SEPTEMBER 9, 2021
NY Times: Inflation’s Worldwide Surge May Be a Good Sign
The current trend in rising prices ties back to disruptions caused by lockdowns and subsequent reopenings.
By Jeanna Smialek
The Times’ growing youth movement is bringing in a cadre of “educated” morons from “Generation Z” to spout the same old nonsense as the old timers and their predecessors have for more than a century now. The only difference between these know-it-all know-nothings and the senior propagandists at the Manhattan Mendacity Machine is that unlike sneaky scum such as “Nobel Prize Winning” economist Paul Krugman, little girls like this piece’s author, Jeanna Smialek, 29, seem to actually believe this horse-crap about “surging inflation” possibly being “a good sign.”
And why wouldn’t she? After all, it’s (((academics))) cut from the same commie cloth as Krugman who infest and dominate the Economics departments of our “prestigious” universities. This dorky little Keynesian C-word wouldn’t know the difference between free-market Austrian economist Freidrich Hayek and Hollywood harlot Selma Hayek. She’s that ill-informed. Let’s school her instead.
(*I just dropped $8 for a small hamburger with fried onions (no cheese even) and a coke at the local “Five Guys!” No more fast food for me.)
Jeanna: Price gains are shooting higher across many advanced economies as consumer demand, shortages and other pandemic-related factors combine to fuel a burst of inflation.

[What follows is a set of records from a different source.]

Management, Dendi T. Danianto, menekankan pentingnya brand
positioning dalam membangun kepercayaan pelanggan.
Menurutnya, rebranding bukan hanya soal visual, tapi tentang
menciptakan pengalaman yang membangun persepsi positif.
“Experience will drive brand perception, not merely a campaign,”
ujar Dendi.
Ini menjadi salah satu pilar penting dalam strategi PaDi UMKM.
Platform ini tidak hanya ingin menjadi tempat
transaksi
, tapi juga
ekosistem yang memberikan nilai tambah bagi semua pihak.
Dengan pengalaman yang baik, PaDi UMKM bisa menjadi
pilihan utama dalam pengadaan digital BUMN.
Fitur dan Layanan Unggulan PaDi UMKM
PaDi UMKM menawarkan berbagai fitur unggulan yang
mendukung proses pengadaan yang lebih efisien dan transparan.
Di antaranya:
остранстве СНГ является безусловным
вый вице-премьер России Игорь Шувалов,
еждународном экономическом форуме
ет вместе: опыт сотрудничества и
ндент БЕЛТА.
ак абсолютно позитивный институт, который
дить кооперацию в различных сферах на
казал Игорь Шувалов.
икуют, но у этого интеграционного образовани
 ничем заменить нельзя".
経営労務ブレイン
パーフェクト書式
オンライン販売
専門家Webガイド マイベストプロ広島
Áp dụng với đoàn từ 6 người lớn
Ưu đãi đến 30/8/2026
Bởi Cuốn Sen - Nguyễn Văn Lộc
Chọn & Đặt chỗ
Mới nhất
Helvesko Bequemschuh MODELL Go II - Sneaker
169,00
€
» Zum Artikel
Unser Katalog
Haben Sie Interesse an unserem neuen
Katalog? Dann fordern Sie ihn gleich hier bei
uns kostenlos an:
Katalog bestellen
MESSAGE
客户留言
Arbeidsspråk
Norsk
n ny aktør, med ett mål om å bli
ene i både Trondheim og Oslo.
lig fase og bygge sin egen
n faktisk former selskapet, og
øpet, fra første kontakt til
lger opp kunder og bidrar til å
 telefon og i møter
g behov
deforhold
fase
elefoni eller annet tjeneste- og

Rebuttal: Wrong, wrong, wrong, wrong, wrong! Prices are rising because the “pandemic related” money supply has exploded at the fastest pace since the WW 2 year of 1943. Do some homework!
All those stimulus checks, payoffs for hospital and nursing home murders, “free” Covid testing, “free” vaccines, extended unemployment, money to the states — not to mention the already skyrocketing costs of Social Security & Medicare in America — are being “paid for” with “printed money.” More dollars chasing the same, or fewer, amount of goods is the very definition of inflation. The dying dollar has got nothing to do with supply & demand issues.
Jeanna: The spike has become a source of annoyance among consumers …..
Rebuttal: No, Jeanna. For 6-figure earners like you, it may be an “annoyance.” But for most middle class workers and retirees, the considerable theft of food and gas money that’s been taking place is frightening — not “annoying.”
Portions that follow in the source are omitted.